Proxmox : 44 M€ d’actifs, mais pas 50 M$ de facturation

Le panorama actuel des solutions de sauvegarde pour Proxmox VE

Proxmox a longtemps porté l’étiquette d’« alternative open source à VMware ». Plus maintenant. Les bilans 2025 de Proxmox Server Solutions GmbH, déposés au registre du commerce autrichien, racontent l’histoire d’une société qui a quasiment quadruplé ses actifs en deux ans. Mais avant de reprendre le slogan qui circule en ce moment dans les forums sysadmin, « Proxmox facture 50 millions de dollars et croît de 200 % par an », il faut séparer ce que les chiffres montrent vraiment de ce qu’ils suggèrent.

La phrase capture l’humeur du moment, certes, mais elle force le trait. Les documents publics, compilés par free-pmx.org, sont des bilans abrégés : ils dévoilent les actifs, les capitaux propres, la trésorerie, l’effectif.
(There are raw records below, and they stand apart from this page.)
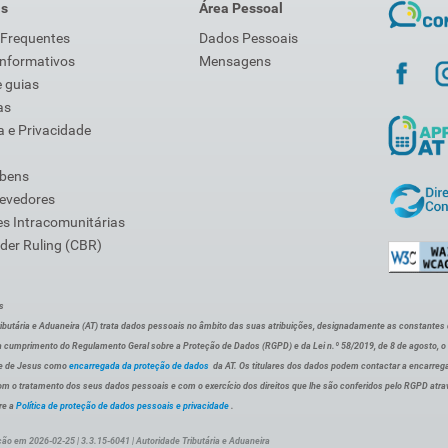
is
Área Pessoal
 Frequentes
Dados Pessoais
Informativos
Mensagens
 guias
as
 e Privacidade
 bens
Devedores
s Intracomunitárias
der Ruling (CBR)
s
ibutária e Aduaneira (AT) trata dados pessoais no âmbito das suas atribuições, designadamente as constantes do 
 cumprimento do Regulamento Geral sobre a Proteção de Dados (RGPD) e da Lei n.º 58/2019, de 8 de agosto, 
de de Jesus como
encarregada da proteção de dados
da AT. Os titulares dos dados podem contactar a encarreg
om o tratamento dos seus dados pessoais e com o exercício dos direitos que lhe são conferidos pelo RGPD atra
re a
Política de proteção de dados pessoais e privacidade
.
ção em 2026-02-25 | 3.3.15-6041 | Autoridade Tributária e Aduaneira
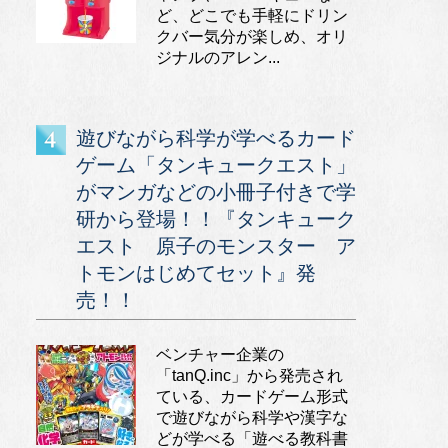
ど、どこでも手軽にドリン
クバー気分が楽しめ、オリ
ジナルのアレン...
遊びながら科学が学べるカード
ゲーム「タンキュークエスト」
がマンガなどの小冊子付きで学
研から登場！！『タンキューク
エスト 原子のモンスター ア
トモンはじめてセット』発
売！！
ベンチャー企業の
「tanQ.inc」から発売され
ている、カードゲーム形式
で遊びながら科学や漢字な
どが学べる「遊べる教科書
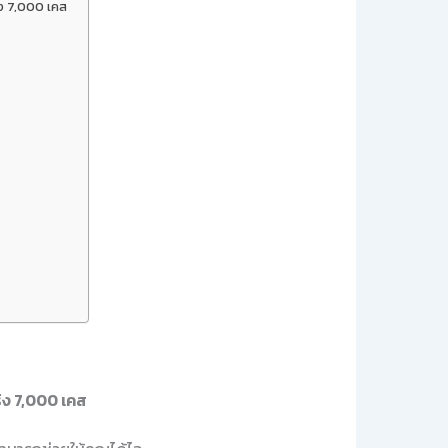
ิง 7,000 เคส
ริง 7,000 เคส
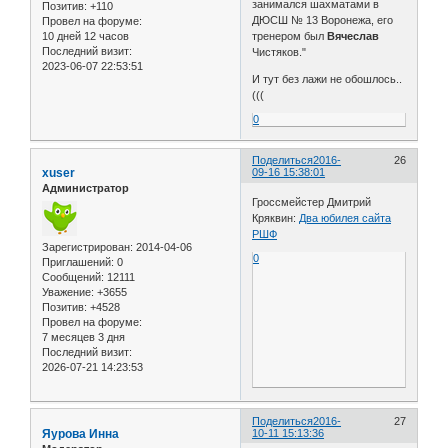
занимался шахматами в
Позитив:
+110
ДЮСШ № 13 Воронежа, его
Провел на форуме:
10 дней 12 часов
тренером был
Вячеслав
Последний визит:
Чистяков."
2023-06-07 22:53:51
И тут без лажи не обошлось..
(((
0
Поделиться
2016-
26
xuser
09-16 15:38:01
Администратор
Гроссмейстер Дмитрий
Кряквин:
Два юбилея сайта
РШФ
Зарегистрирован
: 2014-04-06
0
Приглашений:
0
Сообщений:
12111
Уважение:
+3655
Позитив:
+4528
Провел на форуме:
7 месяцев 3 дня
Последний визит:
2026-07-21 14:23:53
Поделиться
2016-
27
Яурова Инна
10-11 15:13:36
Ils ne contiennent pas de compte de résultats détaillé avec chiffre d’affaires, marge brute ou EBITDA. Affirmer que Proxmox VE facture 50 M$ par an, sur cette seule base, n’est donc pas étayé.

Ce que disent vraiment les bilans de Proxmox

Les chiffres bruts parlent d’eux-mêmes. En 2025, Proxmox Server Solutions GmbH affiche 44,1 millions d’euros d’actifs totaux, contre 25,4 M€ en 2024 et 11,5 M€ en 2023. La société a presque quadruplé sa taille en deux exercices. Les capitaux propres suivent la même pente : 6,2 M€ en 2023, 13,9 M€ en 2024, puis 24,9 M€ en 2025.

Le bénéfice cumulé au bilan grimpe à 24,9 M€ fin 2025. La trésorerie passe de 2,3 M€ à 9 M€ en un an, et les placements financiers atteignent 28,4 M€, contre 7,1 M€ deux ans plus tôt. Pour un éditeur de logiciels avec 41 employés en 2025 (27 deux ans plus tôt), c’est une santé financière qu’on ne croise pas tous les jours.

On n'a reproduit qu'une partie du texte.